February 21, 2004

the march of shame II: the implications

Losing your team is a nerve-wracking, confidence-destroying experience. As I said, it happens to all of us at one time or another. That doesn't make it any the less traumatic. Anything can happen to an unsupervised loose team. A massive dog-fight could conceivably take place (though that's unlikely with Seppalas). Individual dogs can get tangled, dragged, injured, even strangled. A loose team might find its way onto the highway and get hit by an 18-wheeler or a gravel truck. It could end up in a neighbour's yard, causing all sorts of problems with poultry or livestock. Your mind invests endless scenarios of disaster as you trudge along doing the March of Shame.

So when you arrive back at the dogyard, dog-tired from walking for half an hour in heavy snowboots over a piece of trail they can run in 6 minutes, then to discover that they arrived in perfect order 12 or 15 minutes ago, having done just fine without their driver's executive presence, two conflicting feelings well up. The first is enormous relief that they are all in the kennel where they belong, uninjured and none the worse for the mishap. And the second is wild indignation -- that they would just go off and leave you lying in the snow, that they would put you through such excruciating mental agony when they might so easily just stop and wait for you to catch up, that they could manage to complete the difficult course perfectly well entirely without your participation. And both of these feelings, I can assure you (if such an incident has never befallen you) are very strong emotional experiences. (I knew one woman who switched from Siberians to Alaskans immediately after such an incident. Apparently another dog driver convinced her "that would never have happened if she'd been driving Alaskans." (HAR-DE-HAR Har Har! Rolling On The Floor Laughing!)
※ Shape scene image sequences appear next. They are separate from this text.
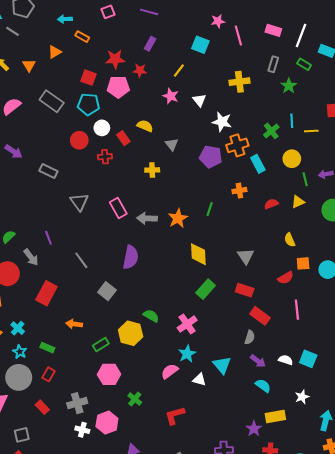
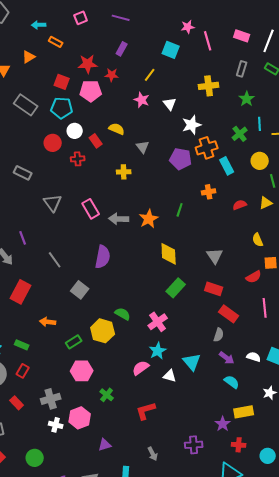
green star: (289, 86) -> (247, 99), moved
white star: (222, 122) -> (192, 125), turned -30

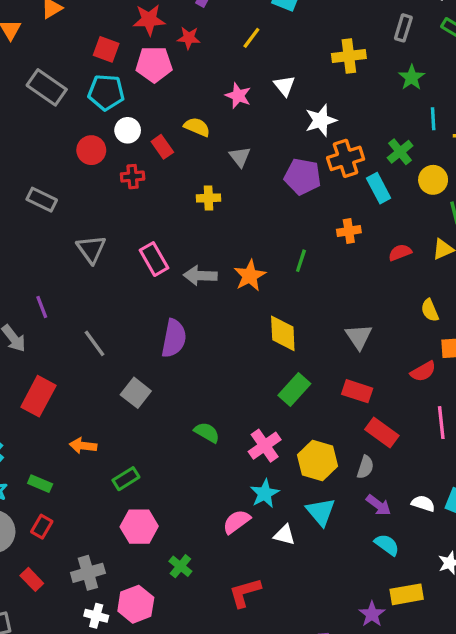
pink star: (142, 100) -> (238, 96), moved
green cross: (240, 134) -> (400, 152), moved
yellow hexagon: (103, 331) -> (317, 461), moved

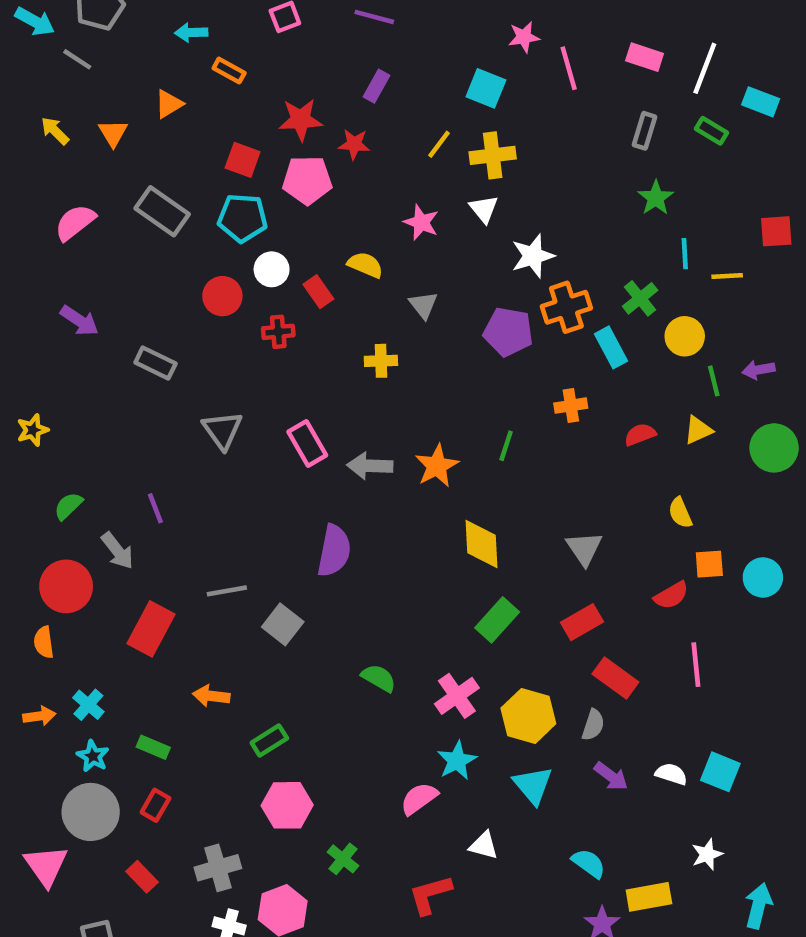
yellow cross: (349, 56) -> (493, 155), moved
gray line: (95, 343) -> (227, 591), moved, turned -64
red rectangle: (357, 391) -> (582, 622), turned -48
white triangle: (284, 535) -> (484, 845), moved
cyan semicircle: (387, 545) -> (589, 863), moved

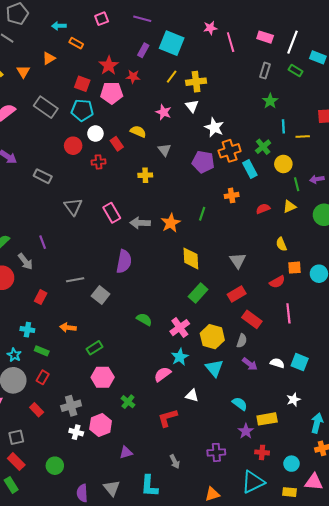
cyan square: (486, 88) -> (172, 43), moved, size x1.4
red star: (301, 120) -> (109, 65), turned -30
white star: (533, 256) -> (214, 127), turned -30
red rectangle: (151, 629) -> (41, 297), size x0.6
cyan cross: (88, 705) -> (27, 330), moved, turned -32

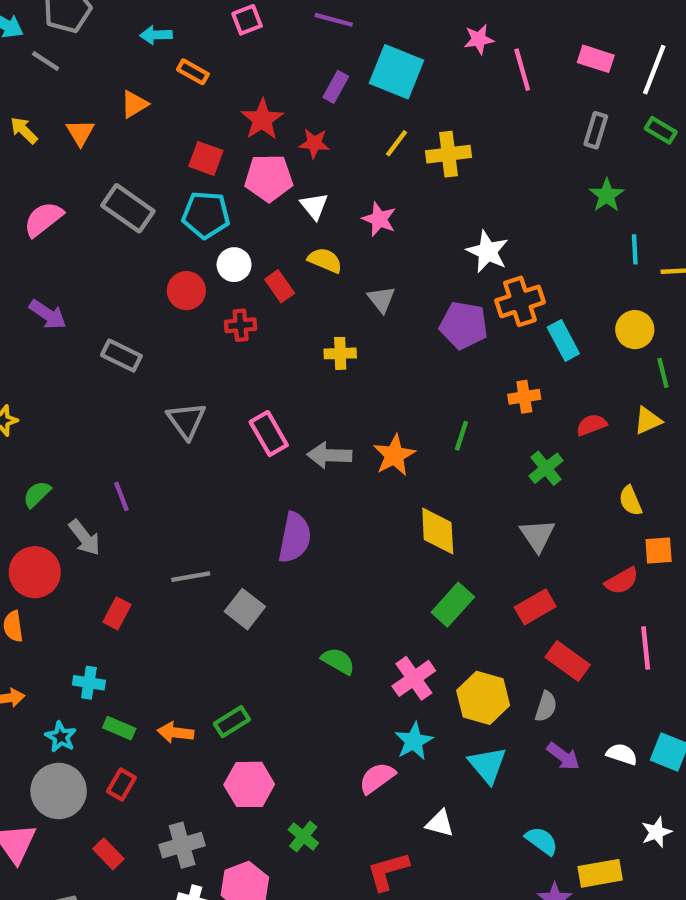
white triangle: (192, 106) -> (314, 206), moved
green cross: (263, 147) -> (546, 468), moved
orange arrow: (68, 328) -> (176, 732), moved

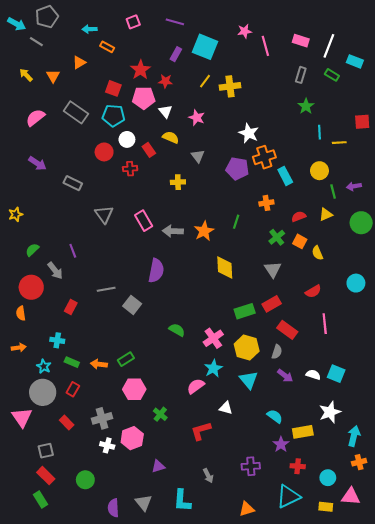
orange square: (659, 551) -> (300, 241), moved, turned 32
green rectangle: (453, 605) -> (245, 311), moved, turned 30
white star: (656, 832) -> (330, 412), size x1.5

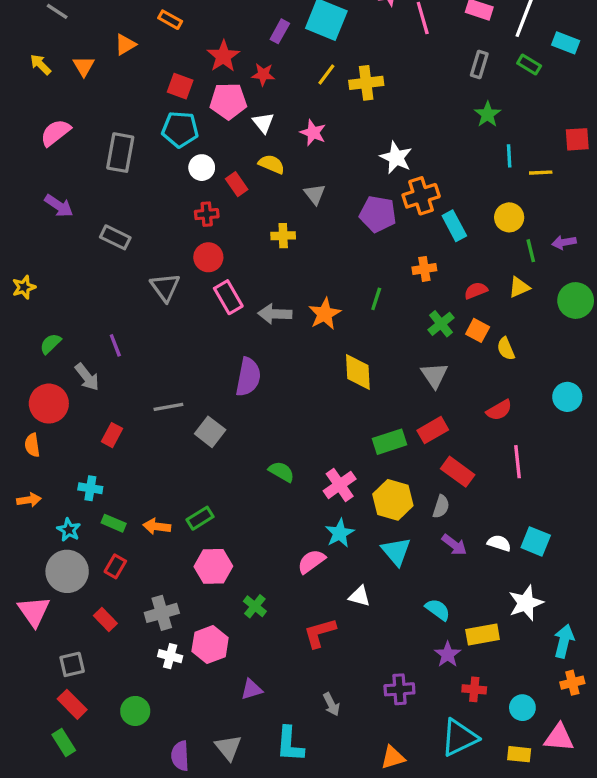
gray rectangle: (76, 112) -> (120, 153), moved, turned 65
red circle: (104, 152) -> (208, 257), moved

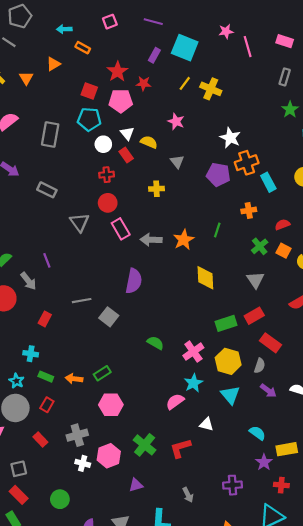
yellow cross: (366, 83) -> (211, 89), turned 30
white triangle: (263, 123) -> (127, 133), moved
green cross: (255, 606) -> (145, 445), moved, size x1.5

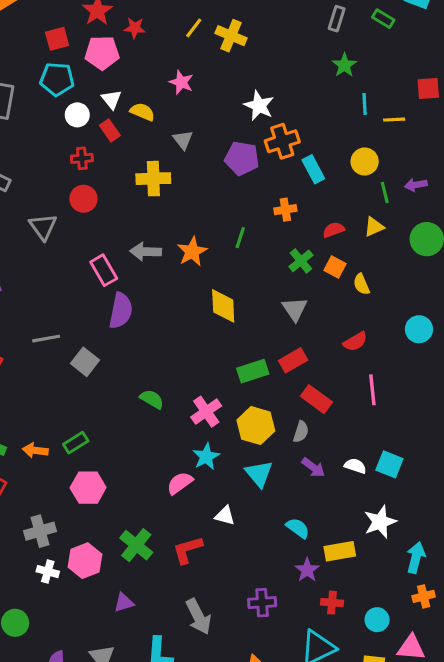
red square: (89, 91) -> (57, 39), turned -35
yellow cross: (157, 189) -> (153, 179), size x1.5
pink rectangle: (121, 229) -> (104, 270), moved
gray arrow: (188, 495) -> (198, 617), size x1.6

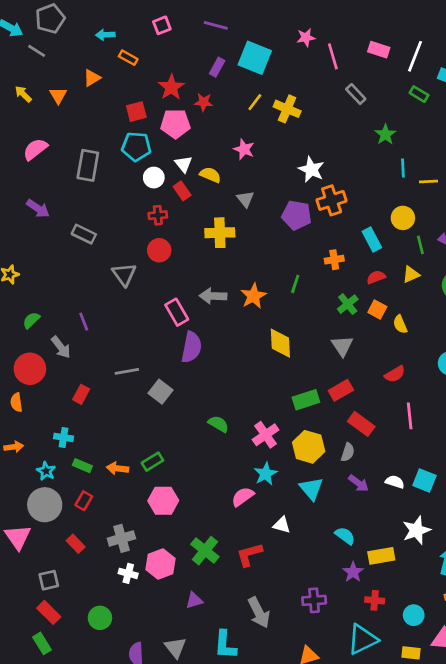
gray rectangle: (337, 19) -> (356, 94), moved, turned -60
cyan rectangle: (313, 169) -> (372, 239), moved

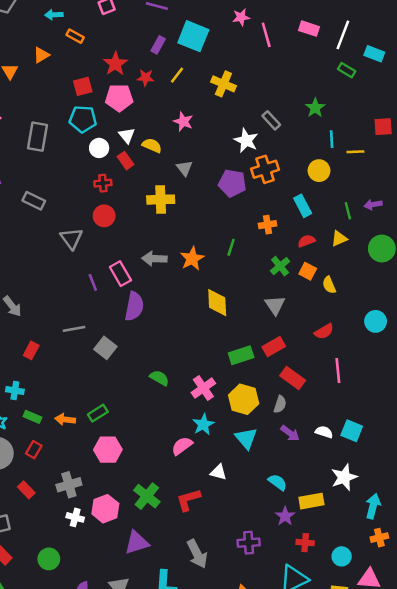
gray rectangle: (356, 94) -> (271, 120), moved
yellow line: (255, 102) -> (177, 75), moved
yellow circle: (403, 218) -> (319, 171), moved
purple line: (84, 322) -> (93, 282), moved
purple triangle: (194, 600) -> (137, 543), size x1.5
I've managed to convince myself that these dogs are my friends, even that some of them "worship me" -- co-leader Happy among them. Now Evita may be a recently-acquired yearling nitwit who isn't yet closely bonded, who doesn't really count. But Happy is very close to me, is 5 1/2 years old and has led for me all her life. The other six are from 6 to 9 3/4, all home-bred and trained, having spent their working lives being driven only by me.

What goes through their little doggy minds as they make their way home minus the musher? Do they experience not one shred of remorse or reluctance at leaving me lying prone in the snowbank, injured for all they know, to carry on their carefree little romp without me? This is a question -- and a stark reality of dog driving -- that is a bit difficult to face up to squarely. It's very easy to let your ego run wild with this, conceiving great resentment against your dogs.

I think the key to understanding this must be found in the group psychology of sleddogs. AS INDIVIDUALS, running free, out of harness, any or all of these dogs might show more concern. Any of them might turn back to investigate, might even sit on their haunches waiting for me to pick my battered, shaken self up, dust the snow off, and resume the excursion. But AS A TEAM they are entirely unable to do such a thing. All their experience of running in harness has been to run together, all doing the same thing, going in the same direction at the same speed, and always to keep going except for brief and grudging "rest" stops of five or ten seconds. Therefore, harnessed as part of a working team, any individual dog who thinks, "but what about BOSS, I think maybe we lost him back there," is powerless to do much about it. Sleddog team conformity dictates that he must do what the rest are doing, must move on ahead or risk being tangled or dragged. And even if several of the dogs should have doubts about contiinuing, they could hardly manage to organise a co-ordinated "haw-come" 180-degree turn to go back for the fallen driver. Few dog drivers encourage their teams to learn this manoeuvre, because it's too easily used by the dogs to terminate longer runs prematurely and spontaneously.

So maybe -- just perhaps -- the eight m.p.h. return home may be taken to represent a faithful team trudging along, most of them thinking, "poor Boss -- I hope he's okay -- I wish he was still on the sled behind us," but collectively unable to do anything other than to continue on in an orderly fashion at a sedate pace following the familiar route. In order to maintain my own trust in my dogs this is what I have to believe. At least none of them can tell me otherwise. That's good -- because anything else might be too painful.